Hydrogen is not an energy source in the same way as oil is an energy source because there are not large reserves of hydrogen that can be extracted. Instead hydrogen must be generated using energy from another source. Hydrogen fuel cells are, in fact, just fancy batteries. Certainly, no one would say that batteries will be the energy of the future.

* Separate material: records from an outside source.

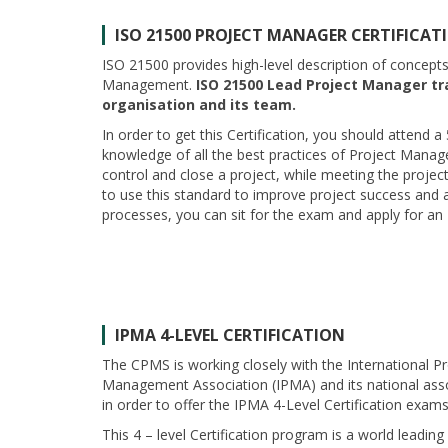
ISO 21500
PROJECT MANAGER CERTIFICAT
ISO 21500 provides high-level description of concept
Management.
ISO 21500 Lead Project Manager tra
organisation and its team.
In order to get this Certification, you should attend a
knowledge of all the best practices of Project Manage
control and close a project, while meeting the projec
to use this standard to improve project success and a
processes, you can sit for the exam and apply for an
IPMA 4-LEVEL CERTIFICATION
The CPMS is working closely with the International Pr
Management Association (IPMA) and its national asso
in order to offer the IPMA 4-Level Certification exams
This 4 – level Certification program is a world leading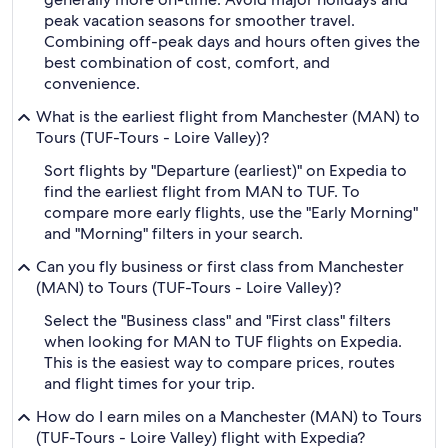
peak vacation seasons for smoother travel.
Combining off-peak days and hours often gives the
best combination of cost, comfort, and
convenience.
What is the earliest flight from Manchester (MAN) to
Tours (TUF-Tours - Loire Valley)?
Sort flights by "Departure (earliest)" on Expedia to
find the earliest flight from MAN to TUF. To
compare more early flights, use the "Early Morning"
and "Morning" filters in your search.
Can you fly business or first class from Manchester
(MAN) to Tours (TUF-Tours - Loire Valley)?
Select the "Business class" and "First class" filters
when looking for MAN to TUF flights on Expedia.
This is the easiest way to compare prices, routes
and flight times for your trip.
How do I earn miles on a Manchester (MAN) to Tours
(TUF-Tours - Loire Valley) flight with Expedia?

Hydrogen may find some use as a battery material, but I see no way hydrogen can used to make more energy efficient cars. Today, hydrogen is mainly obtained from oil, and no matter how advanced the technology, this transformation will lose energy. Using the oil energy directly is pretty well guaranteed to be more efficient.
While they cannot increase the efficiency of oil energy, fancy batteries like fuel cells could be used to reduce pollution. If the hydrogen is produced using electricity generated from reduced pollution fixed power plants, it might be possible to reduce total (or local) pollution. If that is the goal, the focus should be on designing cleaner power plants.
I'm also skeptical of claims that some car gets over 100mpg. Often these numbered are given for "plug-in hybrids" where only the gas usage is included, and the fixed power plant energy is not reported. This is extremely misleading. By that measure a pure electric gets infinite mpg. Not a useful comparison. Otherwise, these kinds of numbers would only be possible on extremely low power (and hence low weight) vehicles. Today's cars have way too much power, but these things are more like motorcycles.
In my view, the best way to reduce energy consumption while retaining individual cars would be to convince people to have a more sensible requirements. People are buying massive, overpowered cars ostensibly designed for off-road use to drive a few miles to and from work everyday. Car manufacturers have been competing to sell cars with more and more power that almost nobody needs. Clearly companies are trying to create artificial needs: witness the TV commercial slogan that promises that a new truck is, "Not more than you need, just more than you're used to."